An apparatus for searching for specific video and / or audio from content consisting of video and audio associated with subtitle data,
The caption data has color information corresponding to caption sentences that are color-coded in advance to distinguish the role of the speaker in the video,
Means for inputting the content, separating video and audio and caption data, and extracting the caption data together with time information which is information for synchronizing with the video and audio;
From the extracted time information, and means for detecting information of a time at which the caption text data representing a timing that will be presented in synchronization with the video as the presentation timing information,
Means for extracting subtitle sentence color information from the extracted subtitle data, and generating speaker role information for specifying the speaker role in the video associated with the extracted color information;
When extracting the caption data, the presentation position of the caption sentence on the screen in the video is extracted, the appearance position on the screen of the speaker within the screen closest to the extracted presentation position is detected, and the detected appearance position the information and means to generate as appeared position information of the speaker,
By the symbol character except phonetic characters used in the caption text, and means for generating and determine the type of caption text that the extracted, the type of information discriminated caption text as additional information of the caption text,
Video / audio storage means for recording the video and audio information;
Caption data associated with the video and audio information and the generated presentation timing information are recorded in a state of being linked to the speaker role information, speaker appearance position information, and additional information as caption information.

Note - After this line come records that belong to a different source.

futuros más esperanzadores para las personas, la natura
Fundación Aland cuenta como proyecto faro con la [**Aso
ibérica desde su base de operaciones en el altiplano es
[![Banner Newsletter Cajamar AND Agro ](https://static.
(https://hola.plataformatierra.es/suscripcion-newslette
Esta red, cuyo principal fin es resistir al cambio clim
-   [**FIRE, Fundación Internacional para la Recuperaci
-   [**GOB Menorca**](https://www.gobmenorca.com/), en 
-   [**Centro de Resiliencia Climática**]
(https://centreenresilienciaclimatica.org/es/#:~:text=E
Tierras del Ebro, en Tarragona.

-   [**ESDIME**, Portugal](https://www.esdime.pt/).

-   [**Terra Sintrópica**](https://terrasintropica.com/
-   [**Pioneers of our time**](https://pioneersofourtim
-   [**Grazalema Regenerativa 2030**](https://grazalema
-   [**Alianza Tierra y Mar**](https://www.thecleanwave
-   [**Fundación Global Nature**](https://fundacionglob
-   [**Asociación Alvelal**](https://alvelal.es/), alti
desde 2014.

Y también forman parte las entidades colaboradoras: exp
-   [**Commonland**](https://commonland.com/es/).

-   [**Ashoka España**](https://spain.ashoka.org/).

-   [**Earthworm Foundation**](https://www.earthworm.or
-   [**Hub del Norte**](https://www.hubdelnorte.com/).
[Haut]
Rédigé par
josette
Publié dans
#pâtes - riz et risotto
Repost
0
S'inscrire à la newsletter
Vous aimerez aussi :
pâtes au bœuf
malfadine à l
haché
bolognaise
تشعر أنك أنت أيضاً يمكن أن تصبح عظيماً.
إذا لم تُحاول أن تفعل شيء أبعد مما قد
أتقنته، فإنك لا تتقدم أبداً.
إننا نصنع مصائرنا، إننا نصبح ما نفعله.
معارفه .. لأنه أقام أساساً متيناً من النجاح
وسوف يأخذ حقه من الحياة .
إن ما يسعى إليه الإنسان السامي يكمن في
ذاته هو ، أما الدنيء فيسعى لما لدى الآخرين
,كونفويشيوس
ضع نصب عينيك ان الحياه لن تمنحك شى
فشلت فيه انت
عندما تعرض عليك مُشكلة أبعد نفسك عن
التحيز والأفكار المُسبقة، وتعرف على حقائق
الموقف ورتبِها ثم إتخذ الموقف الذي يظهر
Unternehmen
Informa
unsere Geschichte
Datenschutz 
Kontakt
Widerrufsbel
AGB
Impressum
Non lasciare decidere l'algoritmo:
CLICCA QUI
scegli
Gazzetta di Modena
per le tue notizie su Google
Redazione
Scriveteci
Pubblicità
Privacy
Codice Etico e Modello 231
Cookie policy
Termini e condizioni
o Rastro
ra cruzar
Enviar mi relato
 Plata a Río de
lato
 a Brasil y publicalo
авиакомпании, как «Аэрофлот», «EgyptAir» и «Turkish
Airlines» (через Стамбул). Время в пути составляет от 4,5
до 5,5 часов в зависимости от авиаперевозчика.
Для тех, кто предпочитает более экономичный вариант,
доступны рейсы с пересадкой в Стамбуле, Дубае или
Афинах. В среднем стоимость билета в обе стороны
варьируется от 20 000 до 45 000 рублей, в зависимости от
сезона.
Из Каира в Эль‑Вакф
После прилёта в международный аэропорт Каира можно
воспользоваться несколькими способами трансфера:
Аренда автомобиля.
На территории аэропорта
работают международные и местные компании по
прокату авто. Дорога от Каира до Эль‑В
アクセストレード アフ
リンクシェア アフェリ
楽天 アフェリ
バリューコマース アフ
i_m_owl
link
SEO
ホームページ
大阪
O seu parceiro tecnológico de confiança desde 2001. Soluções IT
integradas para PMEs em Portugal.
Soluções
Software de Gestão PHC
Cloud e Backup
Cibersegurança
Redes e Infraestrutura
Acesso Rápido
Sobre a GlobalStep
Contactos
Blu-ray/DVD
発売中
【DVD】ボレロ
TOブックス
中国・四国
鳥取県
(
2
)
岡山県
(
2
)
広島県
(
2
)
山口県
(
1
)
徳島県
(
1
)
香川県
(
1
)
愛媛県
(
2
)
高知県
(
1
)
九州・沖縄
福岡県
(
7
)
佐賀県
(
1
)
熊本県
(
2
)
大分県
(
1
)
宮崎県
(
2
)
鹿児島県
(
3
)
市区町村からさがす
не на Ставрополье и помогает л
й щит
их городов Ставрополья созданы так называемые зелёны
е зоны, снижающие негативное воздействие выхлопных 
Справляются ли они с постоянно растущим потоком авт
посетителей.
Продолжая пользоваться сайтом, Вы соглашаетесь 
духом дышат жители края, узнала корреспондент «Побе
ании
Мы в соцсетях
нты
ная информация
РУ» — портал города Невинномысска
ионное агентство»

Subtitle information storage means,
Means for searching for matching subtitle information from the subtitle information storage means based on subtitle information designated for searching for desired video and / or audio, and specifying presentation timing information corresponding to the searched subtitle information;
A video / audio search device comprising: means for instructing the video / audio storage means to reproduce video and audio corresponding to the detected presentation timing information.